The meals served here are exceptionally fine. Our dinner, selected from a large menu, may serve as an example. Oriental fruit cocktail, almonds, olives, celery, clear green turtle soup, diamond back terrapin, Guinea fowl with guava jelly, appropriate vegetables, heart of lettuce salad, café parfait and coffee. Every evening an excellent orchestra plays after dinner in the rotunda.

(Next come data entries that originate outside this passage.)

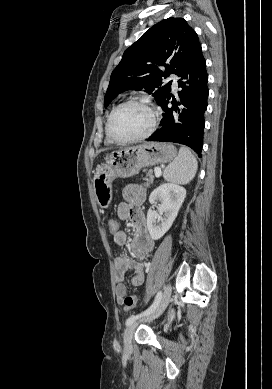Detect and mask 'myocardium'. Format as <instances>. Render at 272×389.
Instances as JSON below:
<instances>
[{"label":"myocardium","mask_w":272,"mask_h":389,"mask_svg":"<svg viewBox=\"0 0 272 389\" xmlns=\"http://www.w3.org/2000/svg\"><path fill=\"white\" fill-rule=\"evenodd\" d=\"M130 104H136V105H140V106L146 108L151 114V123H150V126L148 127V129L144 133H142L138 136L131 137V138H119L113 133L112 121H113L115 114L121 108H123L127 105H130ZM158 118H159V115H158L157 110L148 101H146L144 99H140V98H130V99L118 104L111 111V113L108 117V120H107V133H108L109 137L116 143L124 144V143L138 142V141H141V140L149 137L154 132V130L156 129V126L158 124Z\"/></svg>","instance_id":"myocardium-1"}]
</instances>
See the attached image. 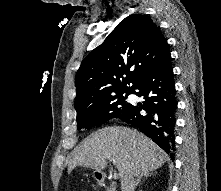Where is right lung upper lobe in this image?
<instances>
[{"label":"right lung upper lobe","instance_id":"right-lung-upper-lobe-1","mask_svg":"<svg viewBox=\"0 0 221 191\" xmlns=\"http://www.w3.org/2000/svg\"><path fill=\"white\" fill-rule=\"evenodd\" d=\"M168 52L166 39L148 15L126 17L82 61L75 77L76 112L133 90Z\"/></svg>","mask_w":221,"mask_h":191}]
</instances>
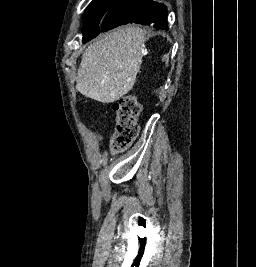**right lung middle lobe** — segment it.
Masks as SVG:
<instances>
[{"instance_id":"obj_1","label":"right lung middle lobe","mask_w":256,"mask_h":267,"mask_svg":"<svg viewBox=\"0 0 256 267\" xmlns=\"http://www.w3.org/2000/svg\"><path fill=\"white\" fill-rule=\"evenodd\" d=\"M142 0H93L85 10L83 43L108 31Z\"/></svg>"}]
</instances>
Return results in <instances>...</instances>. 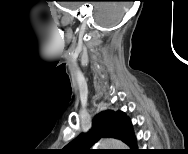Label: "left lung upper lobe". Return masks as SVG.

Soon after crossing the toll bridge we came into sight of the sea. At about the same time we passed close to the lighthouse which forms such a landmark when viewed from the city. It is painted in a manner to resemble a stick of black and white peppermint candy . . . At this place there is an alligator farm much like the one we saw at Los Angeles. There may not be so many alligators here but there are more of the large sized specimens. One old monster is said to be fully four hundred years old and there are several others not much younger. There are, in addition, several huge leather back turtles and cages of numerous different animals and birds. In one room is a collection of reptiles including an iguana and two gila monsters. One diamondback rattlesnake was so excited by the keeper that he rattled loudly for fully five minutes.
Most curious of all is a spring of water, the fumes arising from which can be ignited. When allowed to rise through a pipe a fierce flame could be got but, strange to say, there seemed to be no burning qualities in it. The water itself did not have an unpleasant taste.